Similarly, CMS clarifies that provider “initiated” activities—that is, those that are not conducted at the request of the plan or pursuant to a participation agreement with the plan—are not subject to restrictions in the MCMG. Thus, providers are free to discuss with patients the merits of different plans, including which plans have the lowest cost sharing, in any setting, so long as they are not doing so on behalf of the plan.
The MCMG also relaxes Medicare marketing rules in other important areas:
- Plan comparisons: Previously, a plan could only make comparisons to other plans by referring to a study or statistical data. Now, plan comparisons are permitted so long as they can be supported and “are factually based.”
- Agents’ business cards: Plans’ agents now may distribute their business cards to potential enrollees at educational events, an activity that was previously prohibited.
- Transferring to sales agents: CMS had previously indicated that plan call centers could not ask an individual if he or she wanted to be transferred to a sales or enrollment department, nor could the call center representative transfer the individual automatically.

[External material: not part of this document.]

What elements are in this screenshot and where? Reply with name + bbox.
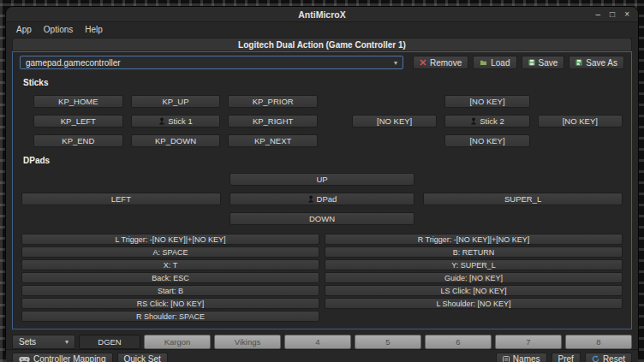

That prohibition has been deleted.
- Emailing potential enrollees: CMS added more language to the MCMG to clarify an important revision made in the prior version of the MMG: Plans and their agents may now email potential enrollees and market products to those individuals without violating the ban on unsolicited communications.
In addition, rules governing enrollee referral programs and marketing of multiple lines of business have been eliminated.
After soliciting feedback from the industry, CMS has significantly broadened the scope of permissible marketing activities that may be conducted by MAOs and Part D sponsors. Nevertheless, “marketing activities” remains a highly regulated area, and MAOs and sponsors need to continue to exercise vigilance in complying with those rules.